All fine and dandy, but the sources on the ground, during the Changsha NUDT conference announcing the giant machine, told us it’s not all so perfect. Firstly, you can notice that the usually very high Linpack efficiency ratio seen in Intel clusters isn’t seen here: 30/54 or some 55 percent Rmax to Rpeak ratio isn’t exactly great.
Of course, the Xeon Phi, still in early maturity stages of its computational life, can be explained as a key reason, but there is more: the main workhorses, the 12 core Xeon v2 CPUs, seem to be feeling more memory system bottlenecks than their 8 core Sandy Bridge ‘v1’ socket compatible predecessors. Well, if basically the same memory system has to feed half more cores, even with half increased L3 cache to 30 MB per socket, there need to be further optimizations there. If I were Intel, I would use this time to additionally validate DDR3-2133 server memory besides DDR3-1866 as well, and encourage DIMM vendors to offer low latency modules for these CPUs to minimize the bottlenecks in memory intensive HPC and Big Data jobs.
So yeah, the performance was a bit below the expected, according to the internal sources, but that’s nothing that bit of system level tweaking to feed the CPUs, and software fixing for the Phi’s, couldn’t improve soon.
But there was something else, far more intriguing: power consumption. During the Linpack run, the whole Changsha NUDT airconditioning had to be turned off – yes, for the whole large campus. Mind you, this is a very high end military facility, and huge one at that, surely not without good power supply system, but, according to the team, the power requirements went up from the original estimates sufficiently that this ‘safety measure’ had to be implemented in hot summer to ensure all goes well.
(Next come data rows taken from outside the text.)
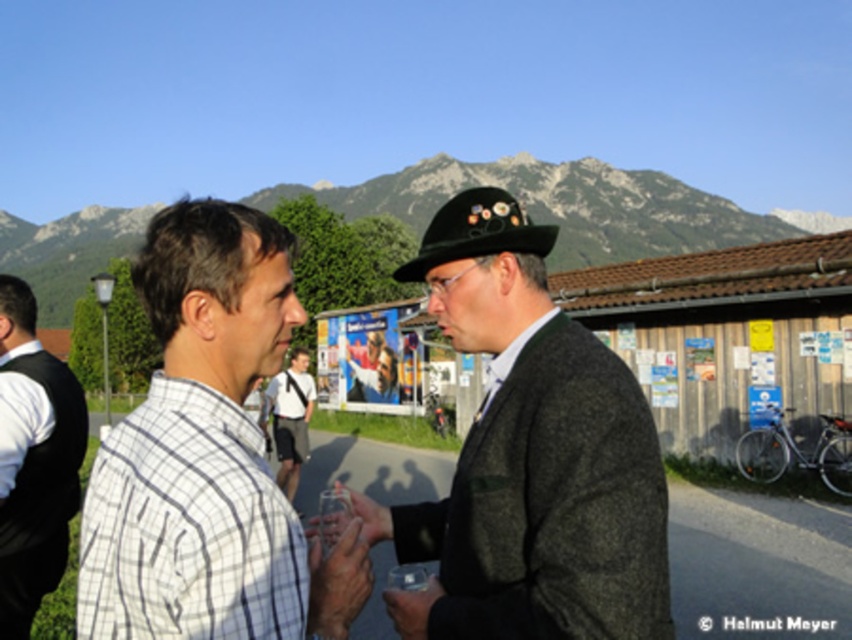 You are a photographer standing at the center of the scene. You want to take a group photo of the white shirt at left and the white cotton shirt at center. What is the minimum distance you need to move forward to ensure both subjects are in frame?

The white shirt at left and white cotton shirt at center are 8.84 meters apart. To capture both in the frame, the photographer must position themselves far enough back so that the camera can encompass the 8.84 meter distance between them. The exact distance depends on the camera lens and sensor size, but the minimum forward movement would require the photographer to be at least half the distance between them, so moving forward 4.42 meters from the center might not be sufficient. However, without specific l

From the picture: You are standing at a distance of 10 meters from the white checkered shirt at left. Can you see the white cotton shirt at center from your current position?

The white checkered shirt at left is 13.31 meters away from the white cotton shirt at center. Since you are only 10 meters away from the white checkered shirt at left, you are still within the 13.31 meters distance between them, so you can see the white cotton shirt at center. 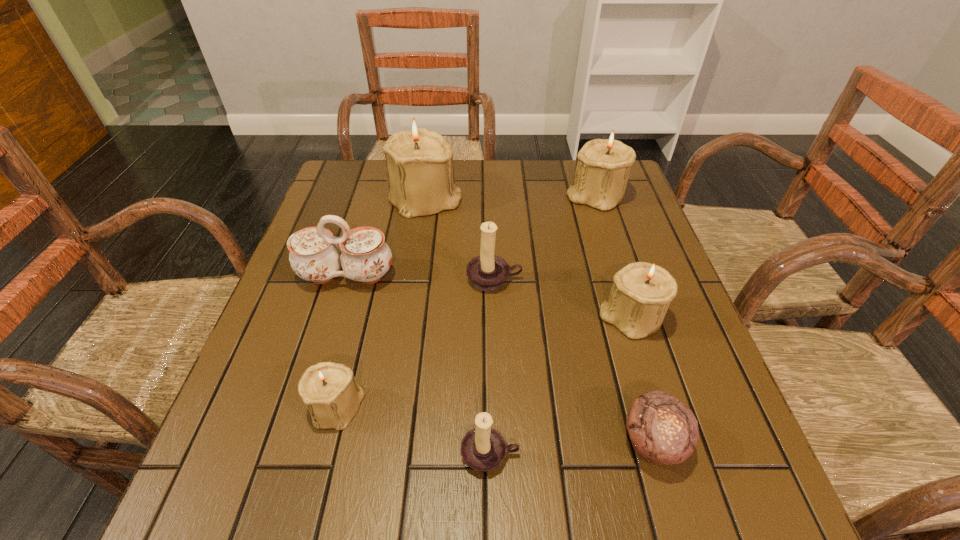 Find the location of a particular element. The width and height of the screenshot is (960, 540). the nearest beige candle_holder is located at coordinates (332, 395).

The image size is (960, 540). Identify the location of the nearest candle holder. point(483,448).

Find the location of a particular element. the nearer brown candle holder is located at coordinates (483, 448).

Find the location of a particular element. The image size is (960, 540). the shortest object is located at coordinates (663, 431).

Where is `free space located 0.180m on the front of the biggest beige candle_holder`? free space located 0.180m on the front of the biggest beige candle_holder is located at coordinates (416, 264).

In order to click on vacant point located 0.180m on the left of the second biggest beige candle_holder in this screenshot , I will do `click(504, 195)`.

The image size is (960, 540). In order to click on vacant space located by the handle of the chinaware in this screenshot , I will do coord(303,416).

Locate an element on the screen. Image resolution: width=960 pixels, height=540 pixels. vacant space located 0.220m on the back of the third farthest beige candle_holder is located at coordinates (606, 234).

The height and width of the screenshot is (540, 960). Find the location of `vacant area situated on the wick of the farther brown candle holder`. vacant area situated on the wick of the farther brown candle holder is located at coordinates (498, 423).

You are a GUI agent. You are given a task and a screenshot of the screen. Output one action in this format:
    pyautogui.click(x=<x>, y=<y>)
    Task: Click on the blank space located on the back of the fifth farthest candle holder
    The height and width of the screenshot is (540, 960).
    Given the screenshot: What is the action you would take?
    pyautogui.click(x=374, y=256) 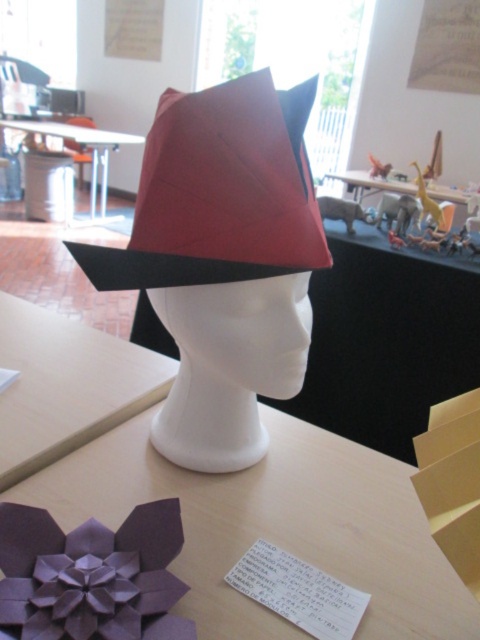 You are organizing a craft fair and need to place the purple paper flower at center and the matte white table at center on a display. Which object should be placed to the left to maintain the original positioning?

The matte white table at center should be placed to the left because the purple paper flower at center is originally to the right of it.

You are an art student who needs to place a small origami crane on the table between the matte paper hat at center and the wooden at center. Based on their positions, which object should the crane be closer to?

The matte paper hat at center is to the right of the wooden at center, so the crane should be placed closer to the wooden at center to maintain balance between them.

From the picture: You are a student in the classroom and want to reach the matte paper hat at center on the table without moving any other items. If your hand can extend 60 centimeters, will you be able to touch it?

The matte paper hat at center is 63.65 centimeters away from the viewer, which is beyond the 60 centimeter reach of your hand. Therefore, you cannot touch the matte paper hat at center without moving other items.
Now, this is not a secret, as many attendees of the conference heard it too, on the sides, and actually it’s not something that would automatically open their HPC business doors to AMD and Nvidia either, as, until mid 2014 at least, they don’t have Intel’s matching ‘top CPU plus top accelerator’ combo ‘meal deal’ to offer. And by then, Haswell EP Xeon E5 v3 and 14nm ‘Knights Landing’ Phi will be there too, each on its own or in a combo.
But, as local CPUs like Loongson MIPS and Shenwei Alpha – the latter one having moved forward a generation since our last coverage, and so successful with internal government deals that it refuses any outside marketing – offer ever better power performance efficiency in HPC, matched by respective, often not public, improvements in compiler and software suites, things will turn interesting as they can, and will, be the choice too. China will have at least four 100 PFLOP or faster systems by 2015. And, since even SMIC in Shanghai can now easily fab you a 28 nm part, the process lag is disappearing too… so, will this Tianhe 2 be completed to 100 PFLOPs in the present configuration, or something brand new of 100 PFLOPs class will supplant it along the banks of Zhujiang river in the ancient Canton?